Before comparing features, we must address the longevity of these packages. Using an unmaintained library in a production build pipeline introduces security risks and compatibility issues.
adm-zip is actively maintained and widely trusted. It has no native dependencies, making it easy to deploy across different environments.
node-zip is deprecated. The repository is archived, and it has not received updates in years. It should not be used in new projects.
// node-zip: Deprecated API pattern
const Zip = require('node-zip');
const zip = new Zip();
// WARNING: No longer receiving security patches
yazl is stable and maintained, focusing specifically on writing zips. It is often paired with yauzl for reading.
zip-a-folder and zip-lib are smaller utilities. zip-a-folder wraps adm-zip, while zip-lib offers a promise-based interface. Check their recent commit history before adopting for critical paths.
// zip-lib: Check maintenance status
const zipLib = require('zip-lib');
// Verify last update before relying on this in production
The most significant technical difference lies in how these libraries handle I/O. Blocking the event loop can degrade server performance under load.
adm-zip uses a synchronous API. This simplifies code flow but blocks the Node.js event loop during compression or extraction.
// adm-zip: Synchronous execution
const AdmZip = require('adm-zip');
const zip = new AdmZip();
zip.addLocalFolder("./dist");
zip.writeZip("./archive.zip"); // Blocks thread until complete
yazl uses streams and callbacks. This allows non-blocking operations, which is critical for high-concurrency servers.
// yazl: Asynchronous stream
const yazl = require("yazl");
const zipFile = new yazl.ZipFile();
zipFile.addFile("./index.html", "index.html");
zipFile.end();
zipFile.outputStream.pipe(fs.createWriteStream("archive.zip"));
zip-lib wraps operations in Promises. This enables clean async/await syntax without manual stream management.
// zip-lib: Promise-based
const zipLib = require('zip-lib');
await zipLib.zip('./dist', './archive.zip'); // Returns a promise
zip-a-folder abstracts the process into a single function call, usually returning a promise or accepting a callback.
// zip-a-folder: High-level abstraction
const zipFolder = require('zip-a-folder');
await zipFolder('./src', './output.zip');
node-zip used a callback-based async model but is now obsolete.
// node-zip: Legacy callback style
zip.generate(function (err, data) {
if (err) throw err;
// Handle buffer
});
Developers often need to compress entire folders. The effort required varies between packages.
adm-zip provides a dedicated method for local folders. It handles recursion automatically.
// adm-zip: Direct folder support
const zip = new AdmZip();
zip.addLocalFolder("./project/dist", "dist");
zip.writeZip("./build.zip");
yazl does not have a built-in "add folder" method.
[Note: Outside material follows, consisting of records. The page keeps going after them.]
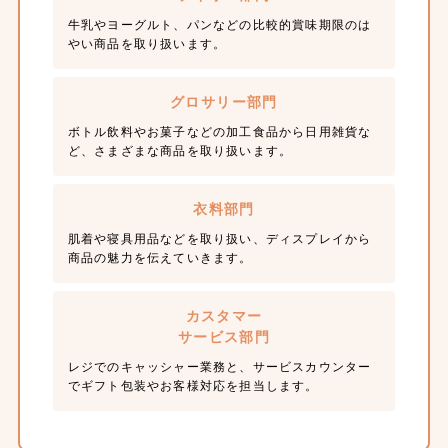
牛乳やヨーグルト、パンなどの比較的賞味期限のは
やい商品を取り扱います。
グロサリー部門
ボトル飲料やお菓子などの加工食品から日用雑貨な
ど、さまざまな商品を取り扱います。
衣料部門
肌着や寝具用品などを取り扱い、ディスプレイから
商品の魅力を伝えていきます。
カスタマー
サービス部門
レジでのキャッシャー業務と、サービスカウンター
でギフト包装やお客様対応を担当します。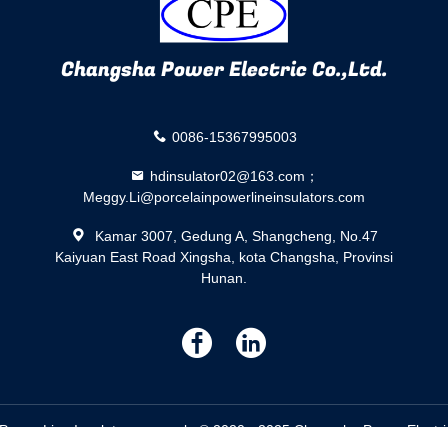
Changsha Power Electric Co.,Ltd.
0086-15367995003
hdinsulator02@163.com；
Meggy.Li@porcelainpowerlineinsulators.com
Kamar 3007, Gedung A, Shangcheng, No.47
Kaiyuan East Road Xingsha, kota Changsha, Provinsi
Hunan.
描
描
述
述
 Power Line Insulator pemasok. © 2020 - 2025 Changsha Power Electric 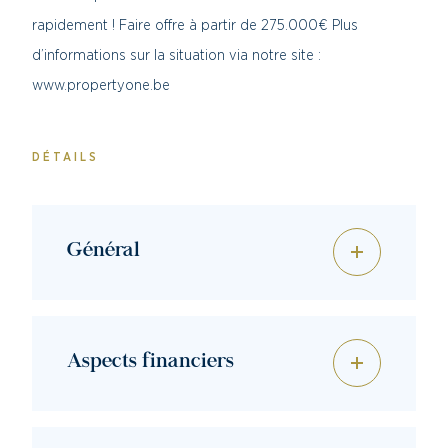
rapidement ! Faire offre à partir de 275.000€ Plus
d’informations sur la situation via notre site :
www.propertyone.be
DÉTAILS
Général
Aspects financiers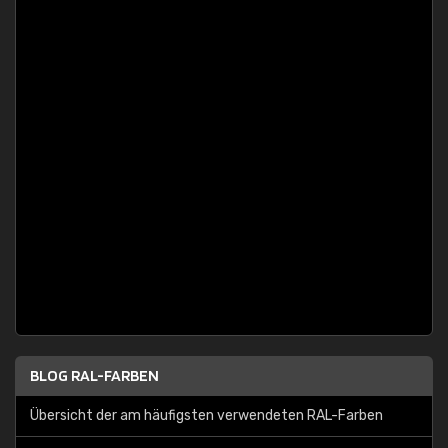
BLOG RAL-FARBEN
Übersicht der am häufigsten verwendeten RAL-Farben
You must walk the directory tree yourself and add files individually.
// yazl: Manual file iteration
const files = getAllFilesRecursive("./dist");
files.forEach(f => zipFile.addFile(f, path.relative("./dist", f)));
zipFile.end();
zip-a-folder is designed specifically for this task. It requires the least amount of code.
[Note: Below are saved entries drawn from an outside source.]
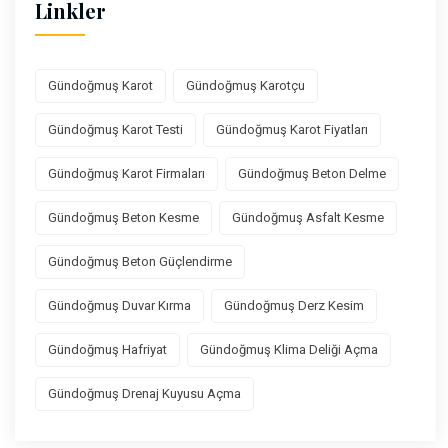
Linkler
Gündoğmuş Karot
Gündoğmuş Karotçu
Gündoğmuş Karot Testi
Gündoğmuş Karot Fiyatları
Gündoğmuş Karot Firmaları
Gündoğmuş Beton Delme
Gündoğmuş Beton Kesme
Gündoğmuş Asfalt Kesme
Gündoğmuş Beton Güçlendirme
Gündoğmuş Duvar Kırma
Gündoğmuş Derz Kesim
Gündoğmuş Hafriyat
Gündoğmuş Klima Deliği Açma
Gündoğmuş Drenaj Kuyusu Açma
// zip-a-folder: One-line folder zip
await zipFolder("./project/dist", "./build.zip");
zip-lib also supports directory zipping via its main function.
// zip-lib: Directory support
await zipLib.zip("./project/dist", "./build.zip");
node-zip required manual buffer management for multiple files, adding complexity.
// node-zip: Manual buffer handling
zip.file("index.html", fs.readFileSync("index.html"));
Not all libraries support unzipping. Some are write-only, which impacts architectural choices.
adm-zip supports both reading and writing. You can extract all contents or specific entries.
// adm-zip: Full extraction
const zip = new AdmZip("./archive.zip");
zip.extractAllTo("./output", true); // true = overwrite
yazl is write-only. To unzip, you must install a companion library like yauzl. This separation of concerns can be beneficial for bundle size.
// yazl: Cannot unzip (Write-only)
// Must use yauzl for extraction instead
zip-lib supports both operations via distinct methods.
// zip-lib: Extract method
await zipLib.unzip("./archive.zip", "./output");
zip-a-folder is primarily focused on creating zips from folders. Extraction is not its main focus and may require other tools.
// zip-a-folder: Limited extraction support
// Primarily designed for zipping folders, not extracting
node-zip supported reading but is no longer safe to use for this purpose.
// node-zip: Legacy reading
zip.load(data);
const file = zip.file("index.html");
Memory management is critical when handling large archives. Loading entire files into memory can crash a process.
adm-zip loads the archive into memory. For very large files (hundreds of MBs), this can cause high memory pressure.
// adm-zip: In-memory operation
// Caution with large files:
const zip = new AdmZip("./large-file.zip"); // Loads fully into RAM
yazl streams data. It does not need to hold the entire archive in memory, making it safer for large outputs.
// yazl: Stream-friendly
// Data flows through without loading everything into RAM
zipFile.addReadStream(fs.createReadStream("large-file.bin"), "large-file.bin");
zip-lib typically uses streams under the hood but exposes a promise interface. Check documentation for large file limits.
// zip-lib: Promise wrapper over streams
await zipLib.zip("./large-folder", "./large.zip");
zip-a-folder relies on adm-zip internally, so it inherits the memory characteristics of adm-zip.
// zip-a-folder: Inherits adm-zip memory behavior
// Watch memory usage on large directories
node-zip had similar memory constraints but lacks modern optimizations.
// node-zip: Older memory handling
// No modern stream optimizations available
| Feature | adm-zip | node-zip | yazl | zip-a-folder | zip-lib |
|---|---|---|---|---|---|
| Status | ā Active | ā Deprecated | ā Active | ā ļø Wrapper | ā ļø Niche |
| API Style | Sync | Async (Legacy) | Async Stream | Async/Sync | Promise |
| Read/Write | Both | Both | Write Only | Write Focus | Both |
| Memory | High (In-memory) | High | Low (Stream) | High | Medium |
| Complexity | Low | Low | Medium | Very Low | Low |
For most backend services and build tools, adm-zip remains the default choice. Its synchronous API is easier to reason about in scripts, and its read/write support covers all bases. The memory trade-off is acceptable for typical build artifacts.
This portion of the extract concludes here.